**TASK OBJECTIVE:** An unchanged copy of each entry below is needed; keep the pictures out of it.

== PROVIDED RECORDS

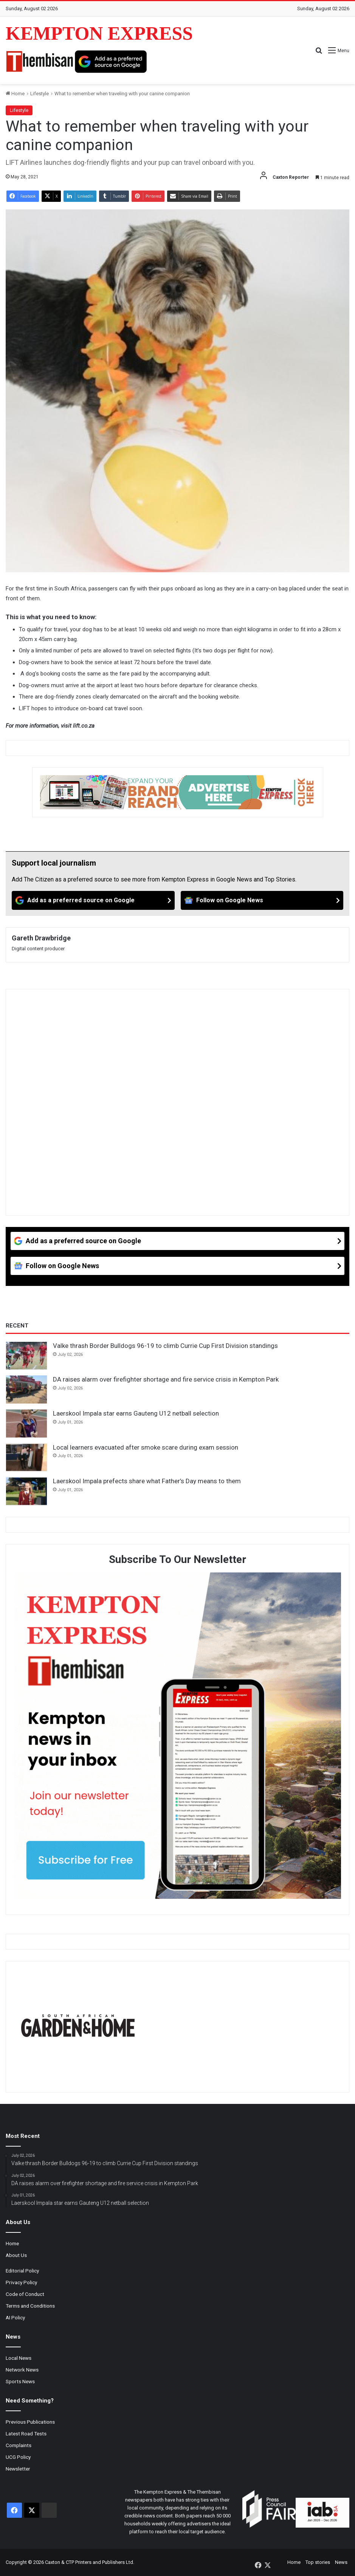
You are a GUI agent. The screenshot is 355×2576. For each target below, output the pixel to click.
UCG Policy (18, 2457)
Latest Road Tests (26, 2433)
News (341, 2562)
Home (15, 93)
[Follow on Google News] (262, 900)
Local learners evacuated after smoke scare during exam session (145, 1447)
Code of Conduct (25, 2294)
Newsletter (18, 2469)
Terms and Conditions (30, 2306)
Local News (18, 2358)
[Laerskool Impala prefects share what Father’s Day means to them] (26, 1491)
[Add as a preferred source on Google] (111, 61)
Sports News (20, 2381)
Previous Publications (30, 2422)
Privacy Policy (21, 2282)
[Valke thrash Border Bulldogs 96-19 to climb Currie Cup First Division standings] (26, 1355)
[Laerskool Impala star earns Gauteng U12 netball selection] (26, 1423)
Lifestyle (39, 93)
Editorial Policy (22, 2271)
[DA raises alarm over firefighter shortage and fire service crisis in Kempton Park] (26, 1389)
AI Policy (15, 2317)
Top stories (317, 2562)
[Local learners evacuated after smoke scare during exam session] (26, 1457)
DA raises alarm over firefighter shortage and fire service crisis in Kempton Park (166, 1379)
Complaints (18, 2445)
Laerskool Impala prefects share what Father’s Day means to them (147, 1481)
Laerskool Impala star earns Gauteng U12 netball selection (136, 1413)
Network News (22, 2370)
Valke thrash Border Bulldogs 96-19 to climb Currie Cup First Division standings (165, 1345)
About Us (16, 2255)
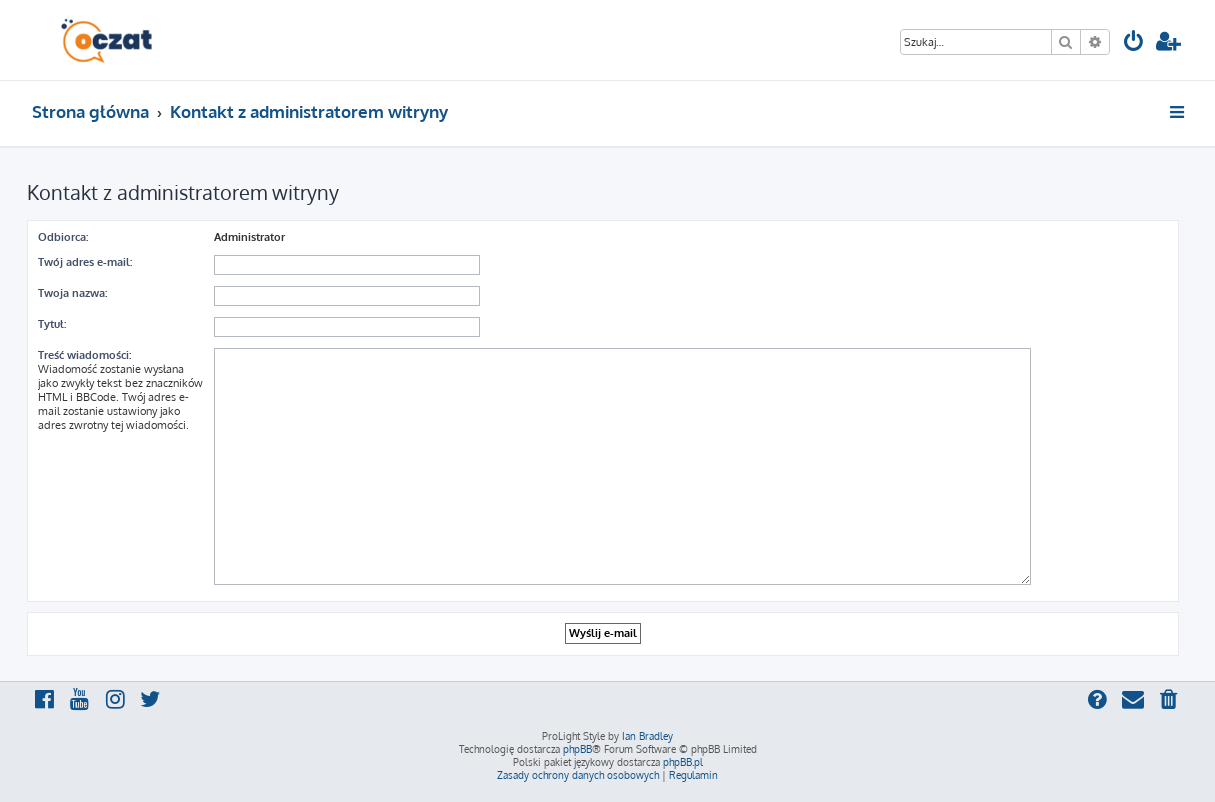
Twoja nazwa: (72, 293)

====

**OUTPUT FOR THIS TASK:**
You are a GUI agent. The screenshot is 355×2576. For each target below, output the pixel to click.
UCG Policy (18, 2457)
Latest Road Tests (26, 2433)
News (341, 2562)
Home (15, 93)
[Follow on Google News] (262, 900)
Local learners evacuated after smoke scare during exam session (145, 1447)
Code of Conduct (25, 2294)
Newsletter (18, 2469)
Terms and Conditions (30, 2306)
Local News (18, 2358)
[Laerskool Impala prefects share what Father’s Day means to them] (26, 1491)
[Add as a preferred source on Google] (111, 61)
Sports News (20, 2381)
Previous Publications (30, 2422)
Privacy Policy (21, 2282)
[Valke thrash Border Bulldogs 96-19 to climb Currie Cup First Division standings] (26, 1355)
[Laerskool Impala star earns Gauteng U12 netball selection] (26, 1423)
Lifestyle (39, 93)
Editorial Policy (22, 2271)
[DA raises alarm over firefighter shortage and fire service crisis in Kempton Park] (26, 1389)
AI Policy (15, 2317)
Top stories (317, 2562)
[Local learners evacuated after smoke scare during exam session] (26, 1457)
DA raises alarm over firefighter shortage and fire service crisis in Kempton Park (166, 1379)
Complaints (18, 2445)
Laerskool Impala prefects share what Father’s Day means to them (147, 1481)
Laerskool Impala star earns Gauteng U12 netball selection (136, 1413)
Network News (22, 2370)
Valke thrash Border Bulldogs 96-19 to climb Currie Cup First Division standings (165, 1345)
About Us (16, 2255)
Twoja nazwa: (72, 293)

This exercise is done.